That is, for any two vectors $x$ and $y$ that are not equal, we let $i(x,y)$ be the last position on which they differ and say that $x \succ y$ if the coordinate of $x$ at $i(x,y)$ is larger than the corresponding coordinate of $y$. We write $x \succeq y$ if either $x = y$ or $x \succ y$, and similarly for $x \preceq y$. This is a total order.

For example, if $x = (7,2,1,0,0)$ and $y = (6,3,1,0,0)$ then $y \succ x$ because they are equal on the last three positions and the next position that they differ is the second coordinate, since 3>2 we conclude that $y \succ x$. This is called "reflected lexicographic order".

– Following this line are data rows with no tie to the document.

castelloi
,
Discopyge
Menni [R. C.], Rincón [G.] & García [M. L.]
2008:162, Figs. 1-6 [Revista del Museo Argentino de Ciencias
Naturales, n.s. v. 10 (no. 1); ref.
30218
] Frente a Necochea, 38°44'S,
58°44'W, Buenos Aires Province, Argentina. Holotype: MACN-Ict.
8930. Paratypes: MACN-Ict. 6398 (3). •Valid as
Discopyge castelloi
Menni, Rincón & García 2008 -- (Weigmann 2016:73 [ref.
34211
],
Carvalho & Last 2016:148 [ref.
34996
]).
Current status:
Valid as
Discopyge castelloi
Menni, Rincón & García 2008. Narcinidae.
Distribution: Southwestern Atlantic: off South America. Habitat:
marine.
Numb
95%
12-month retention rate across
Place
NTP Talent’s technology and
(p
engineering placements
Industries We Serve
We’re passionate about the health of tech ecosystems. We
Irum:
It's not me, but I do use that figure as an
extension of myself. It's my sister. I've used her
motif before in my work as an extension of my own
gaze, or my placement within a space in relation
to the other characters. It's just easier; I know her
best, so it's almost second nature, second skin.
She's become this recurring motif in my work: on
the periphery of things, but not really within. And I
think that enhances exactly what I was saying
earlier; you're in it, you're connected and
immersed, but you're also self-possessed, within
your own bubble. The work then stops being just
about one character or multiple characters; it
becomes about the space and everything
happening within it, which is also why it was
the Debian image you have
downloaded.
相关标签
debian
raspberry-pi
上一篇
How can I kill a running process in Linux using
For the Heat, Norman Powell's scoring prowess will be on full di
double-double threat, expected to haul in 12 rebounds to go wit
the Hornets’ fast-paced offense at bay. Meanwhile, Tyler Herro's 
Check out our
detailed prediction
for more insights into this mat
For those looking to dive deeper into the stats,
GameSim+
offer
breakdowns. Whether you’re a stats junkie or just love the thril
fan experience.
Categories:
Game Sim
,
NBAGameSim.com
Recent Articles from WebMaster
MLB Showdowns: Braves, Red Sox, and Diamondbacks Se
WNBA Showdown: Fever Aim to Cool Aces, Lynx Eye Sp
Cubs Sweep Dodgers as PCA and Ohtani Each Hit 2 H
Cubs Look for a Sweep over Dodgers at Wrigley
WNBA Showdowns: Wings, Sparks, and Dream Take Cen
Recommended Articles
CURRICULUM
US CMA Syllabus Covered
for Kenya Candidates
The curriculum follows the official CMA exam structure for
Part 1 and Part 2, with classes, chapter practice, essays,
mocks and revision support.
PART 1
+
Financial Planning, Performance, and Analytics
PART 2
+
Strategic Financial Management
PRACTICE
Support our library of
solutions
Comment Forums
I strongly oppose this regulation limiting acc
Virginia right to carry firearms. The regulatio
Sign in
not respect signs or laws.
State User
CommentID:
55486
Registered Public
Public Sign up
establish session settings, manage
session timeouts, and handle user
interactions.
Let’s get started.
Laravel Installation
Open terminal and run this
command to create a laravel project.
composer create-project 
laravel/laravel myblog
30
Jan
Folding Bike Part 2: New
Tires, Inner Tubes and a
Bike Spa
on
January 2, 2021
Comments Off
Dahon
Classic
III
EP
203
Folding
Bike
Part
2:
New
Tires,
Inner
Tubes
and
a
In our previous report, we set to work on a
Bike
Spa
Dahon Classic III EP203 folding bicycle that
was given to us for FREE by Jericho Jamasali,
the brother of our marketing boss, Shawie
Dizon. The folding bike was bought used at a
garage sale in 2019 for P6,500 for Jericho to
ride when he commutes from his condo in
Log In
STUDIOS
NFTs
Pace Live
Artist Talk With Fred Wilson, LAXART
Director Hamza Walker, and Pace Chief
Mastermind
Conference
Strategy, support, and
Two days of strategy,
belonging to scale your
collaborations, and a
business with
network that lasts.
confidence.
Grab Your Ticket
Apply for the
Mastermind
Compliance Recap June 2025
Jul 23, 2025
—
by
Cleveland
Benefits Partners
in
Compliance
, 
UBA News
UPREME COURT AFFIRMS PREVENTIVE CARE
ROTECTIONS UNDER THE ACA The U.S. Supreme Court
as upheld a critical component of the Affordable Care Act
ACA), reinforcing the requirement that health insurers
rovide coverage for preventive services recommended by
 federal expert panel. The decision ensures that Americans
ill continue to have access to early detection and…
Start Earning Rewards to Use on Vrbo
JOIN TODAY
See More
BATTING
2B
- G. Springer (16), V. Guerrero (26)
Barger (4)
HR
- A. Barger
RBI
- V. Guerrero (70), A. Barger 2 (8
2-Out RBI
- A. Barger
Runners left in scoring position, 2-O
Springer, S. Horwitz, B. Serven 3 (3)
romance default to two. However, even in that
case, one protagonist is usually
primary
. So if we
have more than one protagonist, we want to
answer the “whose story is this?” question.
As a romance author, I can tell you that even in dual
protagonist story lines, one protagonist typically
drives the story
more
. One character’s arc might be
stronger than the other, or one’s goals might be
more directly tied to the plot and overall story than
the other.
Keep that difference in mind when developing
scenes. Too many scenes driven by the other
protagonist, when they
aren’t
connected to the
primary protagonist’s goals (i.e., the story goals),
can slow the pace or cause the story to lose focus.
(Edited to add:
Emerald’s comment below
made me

Now, let $mx(x) = max\{k: x_k > 0\}$, we are interested in defining a function $f: \mathbb{Z}^K_{\geq 0} \rightarrow [0,K+1)$ that has the following properties:

  • $f(0,0,\ldots,0) = 0$
  • $mx(x) \leq f(x) < mx(x)+1$
  • When one of the coordinates of x is 1 and the rest are 0, then $f(x)= mx(x)$, for example let $x = (0,1,0,0,0)$, then $f(x)=mx(x)=2$, also $f(0,1)= f(0,1,0,...,0) =2$
  • $f(.)$ is strictly increasing on $\mathbb{Z}^K_{\geq 0}$ wrt. the total-ordering defined above
  • The effect of adding a positive value to coordinate $k$ should be smaller than adding the same value to coordinate $k+1,....,K$, having all the other values fixed, sth like convexity property but I'm not sure if the exact definition of convexity applies here. For example suppose $K=5$, $f(0,3,0,0,0) - f(0,2,0,0,0) \leq f(0,0,3,0,0) - f(0,0,2,0,0)$

I could define a function that has the first four properties, but not the fifth one: For any $x \in \mathbb{Z}^K_{\geq 0}$, let $g_{k}(x) = \prod_{i=k}^{K} (1+i)^{-x_i}$ for $k=2,\dots,K$ and $g_{K+1}(x) = 1$. \begin{align} f(x) := \sum_{k=2}^{K+1} k g_k(x) \big(1 - k^{-x_{k-1}}\big). \end{align} $f(0,3,0,0,0) - f(0,2,0,0,0) = 2.888889 - 2.666667 = 0.222222$ but $f(0,0,3,0,0) - f(0,0,2,0,0) = 3.9375 - 3.75 = 0.1875$

How to define $f(.)$ so that it follows all the 5 properties? enter image description here The x-axis on this plot is an array, with each column representing a vector $x$ (I just chose some vectors), ordered in increasing reflected lexicographic order. The blue curve is the $f$ function I defined and the red curve is $mx$ function. I'm not sure if mathematically this makes sense but I was wondering if we can have convex function (or even linear functions) between each $k$ and $k+1$?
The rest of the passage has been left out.